Saved entries:
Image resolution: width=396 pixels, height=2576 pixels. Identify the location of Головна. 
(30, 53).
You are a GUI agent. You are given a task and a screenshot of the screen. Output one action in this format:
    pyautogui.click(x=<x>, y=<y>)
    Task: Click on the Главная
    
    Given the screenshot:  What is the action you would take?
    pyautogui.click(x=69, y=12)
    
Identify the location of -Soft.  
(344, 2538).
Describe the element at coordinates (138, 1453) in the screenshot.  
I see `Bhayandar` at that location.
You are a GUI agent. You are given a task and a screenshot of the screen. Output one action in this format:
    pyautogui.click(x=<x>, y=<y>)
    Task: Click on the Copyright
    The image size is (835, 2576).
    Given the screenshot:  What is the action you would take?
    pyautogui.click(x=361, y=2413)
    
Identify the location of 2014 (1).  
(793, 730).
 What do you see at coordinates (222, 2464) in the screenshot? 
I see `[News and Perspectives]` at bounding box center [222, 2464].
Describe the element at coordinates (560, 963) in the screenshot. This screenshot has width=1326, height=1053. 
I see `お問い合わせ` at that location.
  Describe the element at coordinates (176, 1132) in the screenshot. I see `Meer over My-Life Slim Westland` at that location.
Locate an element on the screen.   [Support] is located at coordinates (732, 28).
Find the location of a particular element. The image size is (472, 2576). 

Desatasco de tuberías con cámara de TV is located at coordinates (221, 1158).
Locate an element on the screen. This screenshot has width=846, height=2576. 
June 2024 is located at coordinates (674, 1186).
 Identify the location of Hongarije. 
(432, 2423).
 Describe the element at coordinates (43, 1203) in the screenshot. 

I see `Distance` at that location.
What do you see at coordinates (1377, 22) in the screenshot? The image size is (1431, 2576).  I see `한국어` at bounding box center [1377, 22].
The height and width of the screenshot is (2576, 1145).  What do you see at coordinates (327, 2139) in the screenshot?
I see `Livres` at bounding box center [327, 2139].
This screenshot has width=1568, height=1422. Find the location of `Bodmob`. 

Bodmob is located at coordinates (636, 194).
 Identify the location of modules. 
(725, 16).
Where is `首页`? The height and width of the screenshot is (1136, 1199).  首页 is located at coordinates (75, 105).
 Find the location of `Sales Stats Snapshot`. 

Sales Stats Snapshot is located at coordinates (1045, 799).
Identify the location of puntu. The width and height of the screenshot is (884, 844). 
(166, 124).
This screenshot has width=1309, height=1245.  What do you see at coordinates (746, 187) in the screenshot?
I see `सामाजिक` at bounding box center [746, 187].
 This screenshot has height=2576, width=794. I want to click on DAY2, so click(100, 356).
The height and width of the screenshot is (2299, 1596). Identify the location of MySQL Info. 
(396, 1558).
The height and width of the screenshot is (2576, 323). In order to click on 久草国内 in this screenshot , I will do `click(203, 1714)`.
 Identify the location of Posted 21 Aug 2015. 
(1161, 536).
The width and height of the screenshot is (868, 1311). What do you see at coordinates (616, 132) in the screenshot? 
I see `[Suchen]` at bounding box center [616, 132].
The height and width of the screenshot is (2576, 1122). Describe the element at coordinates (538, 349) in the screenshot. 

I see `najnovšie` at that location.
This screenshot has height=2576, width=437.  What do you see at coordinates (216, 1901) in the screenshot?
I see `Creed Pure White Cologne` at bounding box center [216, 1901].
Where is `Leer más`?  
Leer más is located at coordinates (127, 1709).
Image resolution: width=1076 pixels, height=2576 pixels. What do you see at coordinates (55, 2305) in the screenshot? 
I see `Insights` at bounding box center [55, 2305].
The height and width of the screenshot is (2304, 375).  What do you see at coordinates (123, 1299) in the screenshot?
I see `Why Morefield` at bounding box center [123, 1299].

▸ **Work to complete**:
Repeat exactly the lines starting at the line with "The width and height of the screenshot is (868, 1311)." and ending with the final line of the entries. Include nothing else.

▸ **Exercise response**:
The width and height of the screenshot is (868, 1311). What do you see at coordinates (616, 132) in the screenshot? 
I see `[Suchen]` at bounding box center [616, 132].
The height and width of the screenshot is (2576, 1122). Describe the element at coordinates (538, 349) in the screenshot. 

I see `najnovšie` at that location.
This screenshot has height=2576, width=437.  What do you see at coordinates (216, 1901) in the screenshot?
I see `Creed Pure White Cologne` at bounding box center [216, 1901].
Where is `Leer más`?  
Leer más is located at coordinates (127, 1709).
Image resolution: width=1076 pixels, height=2576 pixels. What do you see at coordinates (55, 2305) in the screenshot? 
I see `Insights` at bounding box center [55, 2305].
The height and width of the screenshot is (2304, 375).  What do you see at coordinates (123, 1299) in the screenshot?
I see `Why Morefield` at bounding box center [123, 1299].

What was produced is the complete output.